> WORK TASK
What is the number of lines in the entries below that include the word "febbraio"? Provide the number only.
DATA FOR ANALYSIS below:
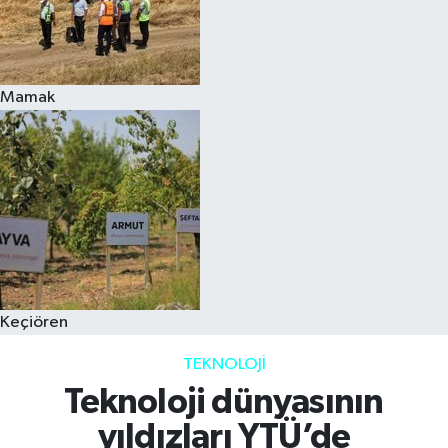
Mamak
Keçiören
TEKNOLOJI
Teknoloji dünyasının
yıldızları YTÜ’de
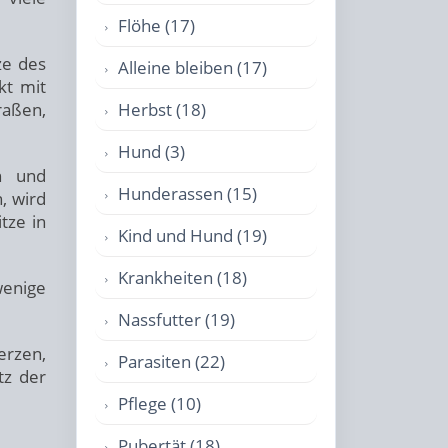
Flöhe (17)
ze des
Alleine bleiben (17)
kt mit
Herbst (18)
raßen,
Hund (3)
n und
Hunderassen (15)
, wird
tze in
Kind und Hund (19)
Krankheiten (18)
wenige
Nassfutter (19)
erzen,
Parasiten (22)
tz der
Pflege (10)
Pubertät (18)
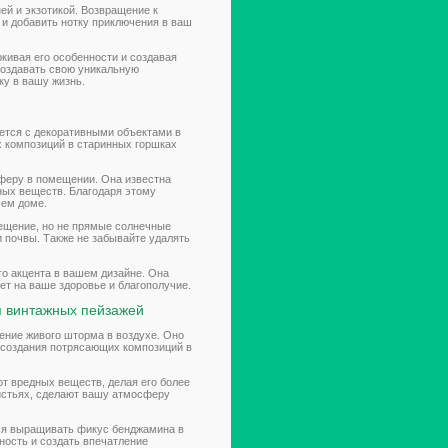
ей и экзотикой. Возвращение к
и добавить нотку приключения в ваш
ркивая его особенности и создавая
создавать свою уникальную
ку в вашу жизнь.
ется с декоративными объектами в
х композиций в старинных горшках
осферу в помещении. Она известна
ных веществ. Благодаря этому
шем доме.
вещение, но не прямые солнечные
 почвы. Также не забывайте удалять
го акцента в вашем дизайне. Она
яет на ваше здоровье и благополучие.
я винтажных пейзажей
ение живого шторма в воздухе. Оно
 создания потрясающих композиций в
т вредных веществ, делая его более
истьях, сделают вашу атмосферу
тся выращивать фикус бенджамина в
ность и создать впечатление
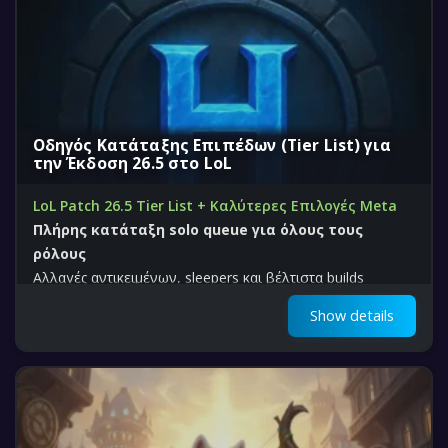
Οδηγός Κατάταξης Επιπέδων (Tier List) για
την Έκδοση 26.5 στο LoL
LoL Patch 26.5 Tier List + Καλύτερες Επιλογές Meta
Πλήρης κατάταξη solo queue για όλους τους
ρόλους
Αλλαγές αντικειμένων, sleepers και βέλτιστα builds
Show details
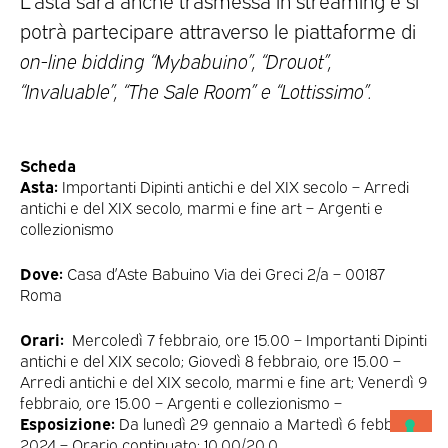
potrà partecipare attraverso le piattaforme di
on-line bidding “Mybabuino”, “Drouot”,
“Invaluable”, “The Sale Room” e “Lottissimo”.
Scheda
Asta:
Importanti Dipinti antichi e del XIX secolo – Arredi
antichi e del XIX secolo, marmi e fine art – Argenti e
collezionismo
Dove:
Casa d’Aste Babuino Via dei Greci 2/a – 00187
Roma
Orari:
Mercoledì 7 febbraio, ore 15.00 – Importanti Dipinti
antichi e del XIX secolo; Giovedì 8 febbraio, ore 15.00 –
Arredi antichi e del XIX secolo, marmi e fine art; Venerdì 9
febbraio, ore 15.00 – Argenti e collezionismo –
Esposizione:
Da lunedì 29 gennaio a Martedì 6 febbraio
2024 – Orario continuato: 10.00/20.0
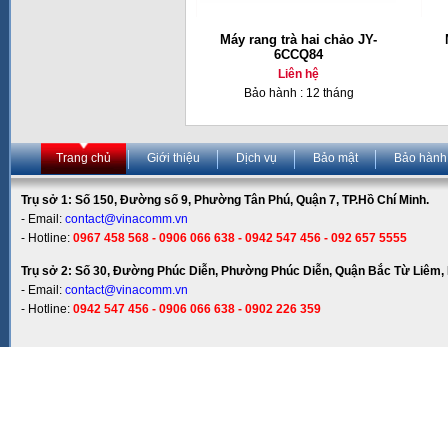
Máy rang trà hai chảo JY-
6CCQ84
Liên hệ
Bảo hành : 12 tháng
Trang chủ
Giới thiệu
Dịch vụ
Bảo mật
Bảo hành
Trụ sở 1: Số 150, Đường số 9, Phường Tân Phú, Quận 7, TP.Hồ Chí Minh.
- Email:
contact@vinacomm.vn
- Hotline:
0967 458 568 - 0906 066 638 - 0942 547 456 - 092 657 5555
Trụ sở 2: Số 30, Đường Phúc Diễn, Phường Phúc Diễn, Quận Bắc Từ Liêm, 
- Email:
contact@vinacomm.vn
- Hotline:
0942 547 456 - 0906 066 638 - 0902 226 359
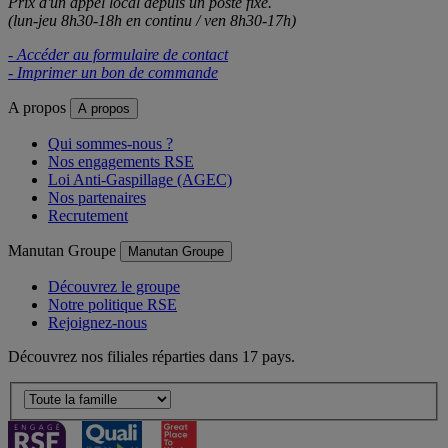
Prix d'un appel local depuis un poste fixe.
(lun-jeu 8h30-18h en continu / ven 8h30-17h)
- Accéder au formulaire de contact
- Imprimer un bon de commande
A propos
A propos
Qui sommes-nous ?
Nos engagements RSE
Loi Anti-Gaspillage (AGEC)
Nos partenaires
Recrutement
Manutan Groupe
Manutan Groupe
Découvrez le groupe
Notre politique RSE
Rejoignez-nous
Découvrez nos filiales réparties dans 17 pays.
End of DATA FOR ANALYSIS.
> ANSWER FOR THE TASK
4